Ketika aku sedang melakukan entah
apa di teras suatu rumah, ia tiba-tiba datang dari arah barat. Lantas ia mandi
di kubangan air nan jernih di area depan rumah misterius itu. Air di sana
sebelumnya kugunakan untuk minum. Aduh, agak jijik jadinya. Jangan-jangan ia
sering mandi di air nan jernih itu.
Rambutnya kumal, pakaiannya compang
camping, jambangnya tak terurus. Ia kelihatan puluhan tahun lebih tua. Setelah
mandi, ia bak dewa turun dari langit. Seperti seorang biksu muda yang
bercahaya. Tampan, bersih, cenderung gundul, dan yang jelas raut mukanya
seperti anak autis. Linglung.
Dalam kegilaan sang anak meracau dan
omong ala kadarnya. Aku mencoba menangani. Ilmu psikologiku ingin terpakai juga
nampaknya. Ternyata ia masih bisa kontak dengan kami! Kontaknya dengan realitas
masih ada. Lantas aku bilang, “Kalau masih bisa diajak bicara seperti ini asal
ada orang yang senantiasa memperhatikan dan mengajak bicara, lambat laun ia
pasti akan sembuh sendiri!” Aku sedikit emosi.
Seorang laki-laki menuju paruh baya
menghampiriku untuk bergabung dalam perbincangan. Mungkin ia telah ada di sana
selama ini, entahlah. Ia mengkonfirmasi kebenaran paparan-paparan anak muda
itu. Nampaknya laki-laki itu tahu banyak tentang sang anak. Ia juga menjelaskan
latar belakang kehidupan sang anak. Begitulah aku jadi tahu lebih banyak
tentang anak itu. Kasihan.
Aku ingin kehadiranku dalam setuasi
atau kegiatan itu membawa manfaat praktis. Aku mengusulkan supaya anak itu
direhabilitasi alias disembuhkan. Rumah tadi ternyata sebuah biara biarawati
ordo tertentu yang bersedia atau memang menampung orang dengan gangguan mental.
Lantas di sanalah aku mau anak itu dirawat.
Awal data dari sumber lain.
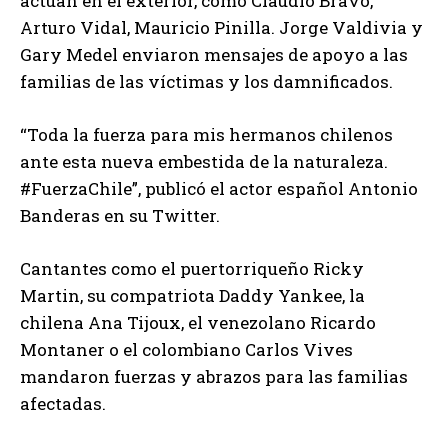
actúan en el exterior, como Claudio Bravo,
Arturo Vidal, Mauricio Pinilla. Jorge Valdivia y
Gary Medel enviaron mensajes de apoyo a las
familias de las víctimas y los damnificados.
“Toda la fuerza para mis hermanos chilenos
ante esta nueva embestida de la naturaleza.
#FuerzaChile”, publicó el actor español Antonio
Banderas en su Twitter.
Cantantes como el puertorriqueño Ricky
Martin, su compatriota Daddy Yankee, la
chilena Ana Tijoux, el venezolano Ricardo
Montaner o el colombiano Carlos Vives
mandaron fuerzas y abrazos para las familias
afectadas.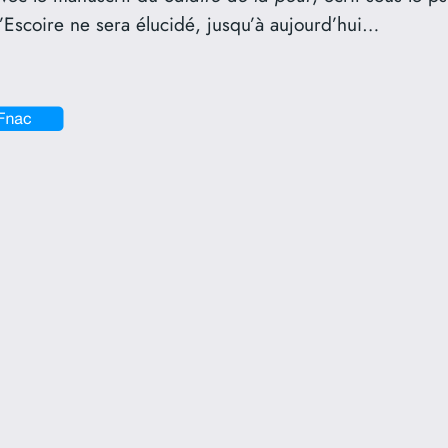
d’Escoire ne sera élucidé, jusqu’à aujourd’hui…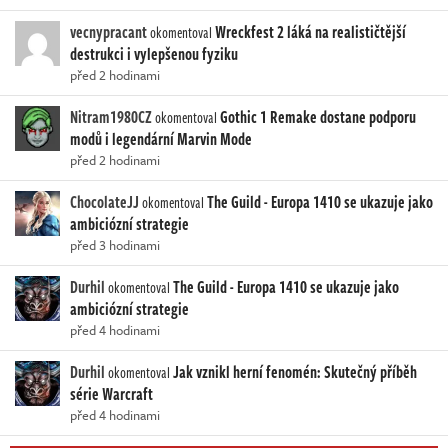
vecnypracant
Wreckfest 2 láká na realističtější
okomentoval
destrukci i vylepšenou fyziku
před 2 hodinami
Nitram1980CZ
Gothic 1 Remake dostane podporu
okomentoval
modů i legendární Marvin Mode
před 2 hodinami
ChocolateJJ
The Guild - Europa 1410 se ukazuje jako
okomentoval
ambiciózní strategie
před 3 hodinami
Durhil
The Guild - Europa 1410 se ukazuje jako
okomentoval
ambiciózní strategie
před 4 hodinami
Durhil
Jak vznikl herní fenomén: Skutečný příběh
okomentoval
série Warcraft
před 4 hodinami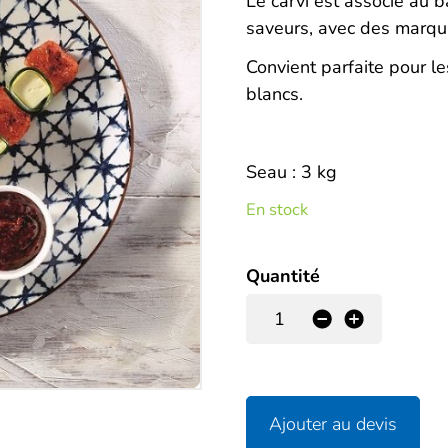
Description
Le carvi est associé au ba
saveurs, avec des marqua
Convient parfaite pour l
blancs.
Seau : 3 kg
En stock
Quantité
-
+
Ajouter au devis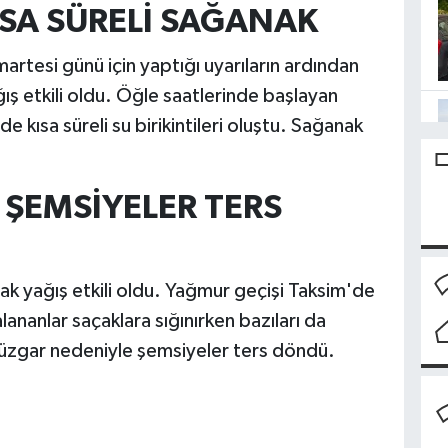
SA SÜRELİ SAĞANAK
tesi günü için yaptığı uyarıların ardından
ış etkili oldu. Öğle saatlerinde başlayan
 kısa süreli su birikintileri oluştu. Sağanak
ŞEMSİYELER TERS
k yağış etkili oldu. Yağmur geçişi Taksim'de
lananlar saçaklara sığınırken bazıları da
. Rüzgar nedeniyle şemsiyeler ters döndü.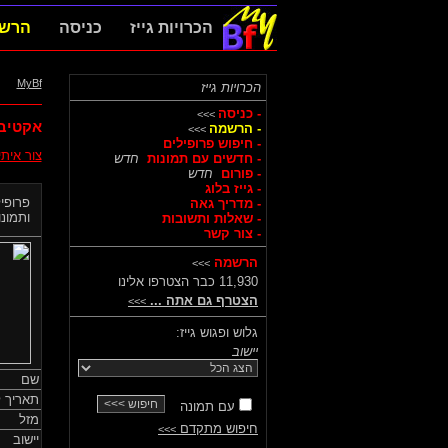
הכרויות גייז
כניסה
הרש
MyBf
הכרויות גייז
- כניסה
>>>
אקטיבי
- הרשמה
>>>
- חיפוש פרופילים
צור אית
- חדשים עם תמונות
חדש
- פורום
חדש
- גייז בלוג
פרופיל
- מדריך גאה
ותמונות
- שאלות ותשובות
- צור קשר
הרשמה
>>>
11,930 כבר הצטרפו אלינו
הצטרף גם אתה ...
>>>
גלוש ופגוש גייז:
יישוב
שם
תאריך ל
עם תמונה
מזל
חיפוש מתקדם
>>>
יישוב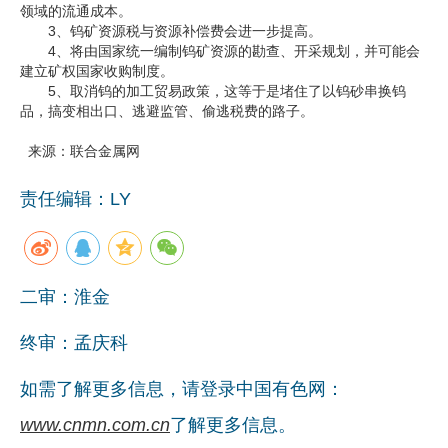
领域的流通成本。
3、钨矿资源税与资源补偿费会进一步提高。
4、将由国家统一编制钨矿资源的勘查、开采规划，并可能会
建立矿权国家收购制度。
5、取消钨的加工贸易政策，这等于是堵住了以钨砂串换钨
品，搞变相出口、逃避监管、偷逃税费的路子。
来源：联合金属网
责任编辑：LY
二审：淮金
终审：孟庆科
如需了解更多信息，请登录中国有色网：
www.cnmn.com.cn
了解更多信息。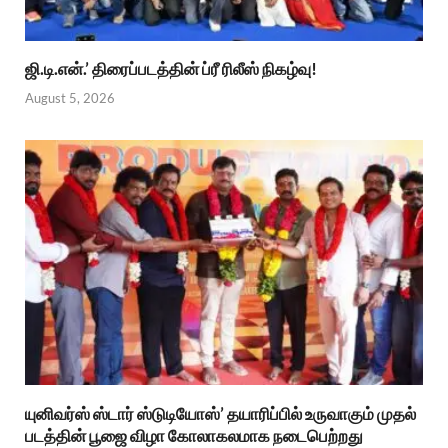
ஜி.டி.என்.’ திரைப்படத்தின் ப்ரீ ரிலீஸ் நிகழ்வு!
August 5, 2026
யுனிவர்ஸ் ஸ்டார் ஸ்டுடியோஸ்’ தயாரிப்பில் உருவாகும் முதல்
படத்தின் பூஜை விழா கோலாகலமாக நடைபெற்றது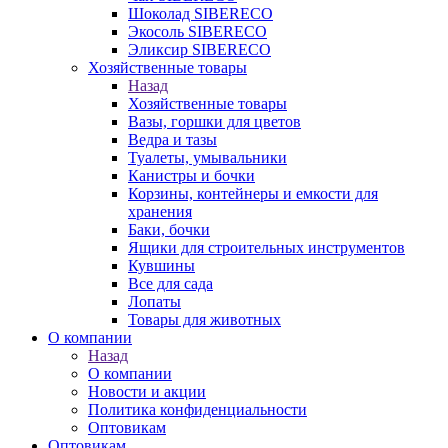
Шоколад SIBERECO
Экосоль SIBERECO
Эликсир SIBERECO
Хозяйственные товары
Назад
Хозяйственные товары
Вазы, горшки для цветов
Ведра и тазы
Туалеты, умывальники
Канистры и бочки
Корзины, контейнеры и емкости для
хранения
Баки, бочки
Ящики для строительных инструментов
Кувшины
Все для сада
Лопаты
Товары для животных
О компании
Назад
О компании
Новости и акции
Политика конфиденциальности
Оптовикам
Оптовикам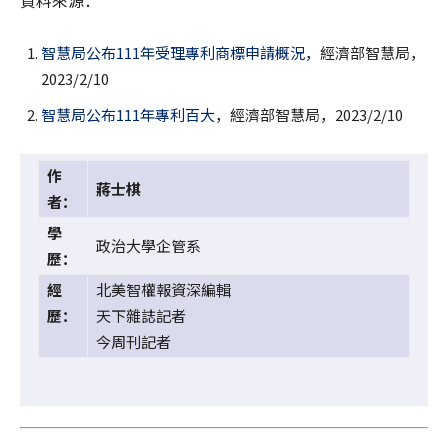
資料來源：
智慧局公布111年受理專利商標申請概況
，經濟部智慧局，
2023/2/10
智慧局公布111年專利百大
，經濟部智慧局，2023/2/10
作
蔣士棋
者：
學
政治大學企管系
歷：
經
北美智權報資深編輯
歷：
天下雜誌記者
今周刊記者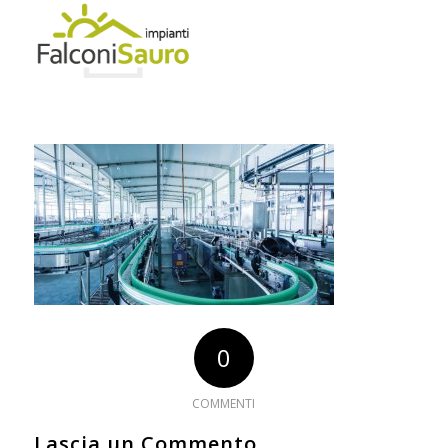
0
COMMENTI
Lascia un Commento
Akhirnya anak itu dicek kondisinya
entah oleh siapa. Ia akan dirawat dengan baik bukan tanpa biaya. Sang suster
kemudian memberikan rincian biaya. Organisasi peduli dan aku bersedia untuk
patungan demi menanggung biaya pengobatan sang anak. Nampaknya tepat bila kini
namanya adalah Bodhi, seorang anak laki-laki yang berusia belum lebih dari 20
tahun. Mungkin 22.
Aku akan pergi dan ia mungkin akan
tinggal. Bodhi sepertinya tidak ingin kutinggalkan. Aku meyakinkannya bahwa
semua akan baik-baik saja. Sambil memeluknya, kuucapkan kata-kata perpisahan
sedang wajah sedihnya tetap konsisten. Wajahnya mungkin memang begitu, iya
memang begitu. Mungkin ia tidak sedang sedih, ia memang begitu.
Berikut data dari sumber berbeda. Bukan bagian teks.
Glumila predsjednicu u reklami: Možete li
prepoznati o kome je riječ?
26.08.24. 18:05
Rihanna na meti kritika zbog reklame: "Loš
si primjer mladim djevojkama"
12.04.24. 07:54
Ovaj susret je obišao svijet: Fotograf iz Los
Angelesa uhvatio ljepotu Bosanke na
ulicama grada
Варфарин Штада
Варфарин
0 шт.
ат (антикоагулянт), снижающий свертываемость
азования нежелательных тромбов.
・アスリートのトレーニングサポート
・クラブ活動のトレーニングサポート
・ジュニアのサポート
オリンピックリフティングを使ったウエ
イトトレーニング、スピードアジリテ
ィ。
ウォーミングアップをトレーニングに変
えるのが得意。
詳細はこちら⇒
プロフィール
Aku lantas pergi dari situasi dan
kondisi itu. Aku meloncat ke dalam keadaan yang sama sekali berbeda. Nampaknya
di atas sebuah gunung atau bukit nan hijau. Sedang ada perang!!!!!!
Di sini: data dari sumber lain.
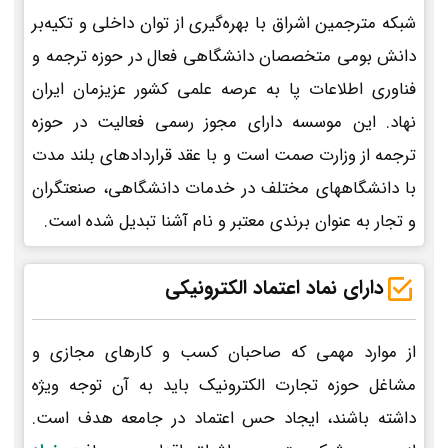
شبکه مترجمین اشراق با بهره‌گیری از توان داخلی و تکیه‌بر
دانش بومی متخصصان دانشگاهی فعال در حوزه ترجمه و
فناوری اطلاعات پا به عرصه علمی کشور عزیزمان ایران
نهاد. این موسسه دارای مجوز رسمی فعالیت در حوزه
ترجمه از وزارت صمت است و با عقد قراردادهای بلند مدت
با دانشگاههای مختلف در خدمات دانشگاهی، صنعتگران
و تجار به عنوان برندی معتبر و نام آشنا تبدیل شده است.
دارای نماد اعتماد الکترونیکی
از موارد مهمی که صاحبان کسب و کارهای مجازی و
مشاغل حوزه تجارت الکترونیک باید به آن توجه ویژه
داشته باشند، ایجاد حس اعتماد در جامعه هدف است.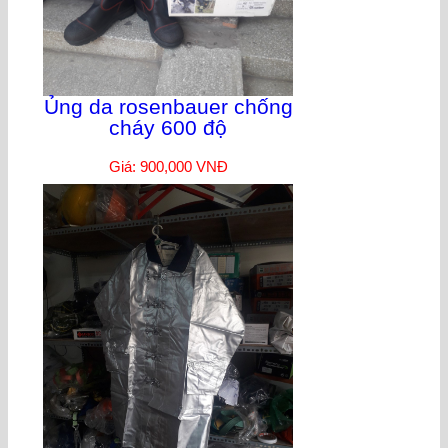
Ủng da rosenbauer chống
cháy 600 độ
Giá: 900,000 VNĐ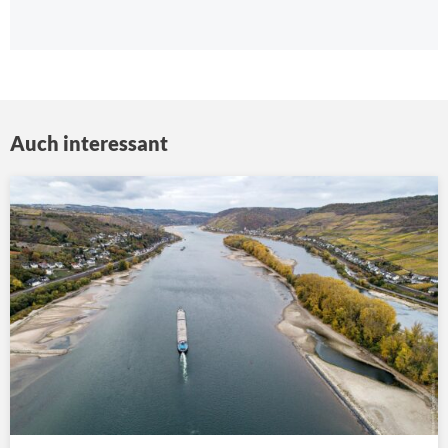
Auch interessant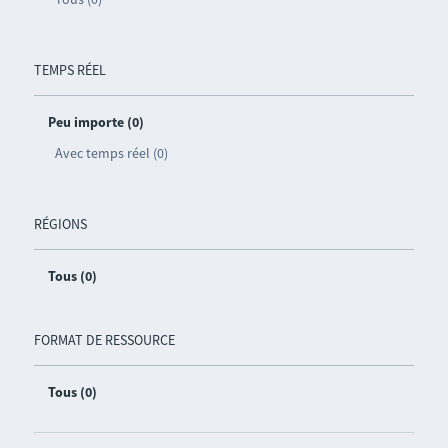
TEMPS RÉEL
Peu importe (0)
Avec temps réel (0)
RÉGIONS
Tous (0)
FORMAT DE RESSOURCE
Tous (0)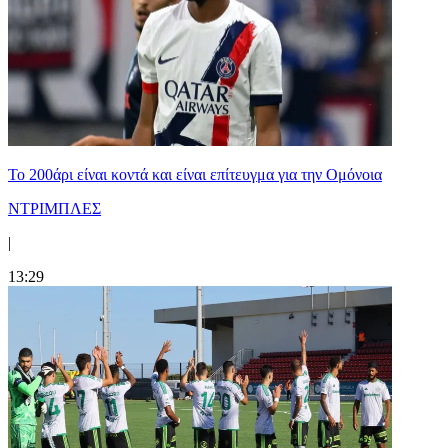
Το 200άρι είναι κοντά και είναι επίτευγμα για την Ομόνοια
ΝΤΡΙΜΠΛΕΣ
|
13:29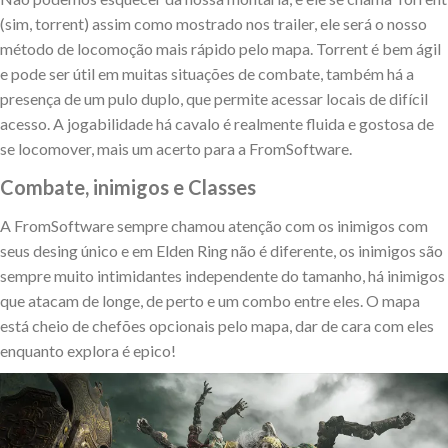
(sim, torrent) assim como mostrado nos trailer, ele será o nosso
método de locomoção mais rápido pelo mapa. Torrent é bem ágil
e pode ser útil em muitas situações de combate, também há a
presença de um pulo duplo, que permite acessar locais de difícil
acesso. A jogabilidade há cavalo é realmente fluida e gostosa de
se locomover, mais um acerto para a FromSoftware.
Combate, inimigos e Classes
A FromSoftware sempre chamou atenção com os inimigos com
seus desing único e em Elden Ring não é diferente, os inimigos são
sempre muito intimidantes independente do tamanho, há inimigos
que atacam de longe, de perto e um combo entre eles. O mapa
está cheio de chefões opcionais pelo mapa, dar de cara com eles
enquanto explora é epico!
Aku adalah seorang prajurit.
Seorang teman mengajakku untuk liburan
Musim Semi di tengah perang sedang berkecamuk. Aku sempat ragu. Mengapa malah liburan
sedang perang terus terjadi. Tapi ia memaksa. Sangat memaksa hingga aku tak
bisa mengelak.
“Bagaimana dengan tikus kesayangan
bila kita liburan?”
Temanku menjawab, “Biarkan saja. Ia
akan hidup baik di hutan ini!”
Nampaknya ia memang benci dengan tikus
kesayanganku.
Diam-diam aku telah masukkan tikus
kesayanganku ke dalam ransel. Nampaknya tadi ia masuk sendiri tanpa kuperintah.
Ia memang sudah lengket padaku. Lantas kami turun gunung untuk liburan.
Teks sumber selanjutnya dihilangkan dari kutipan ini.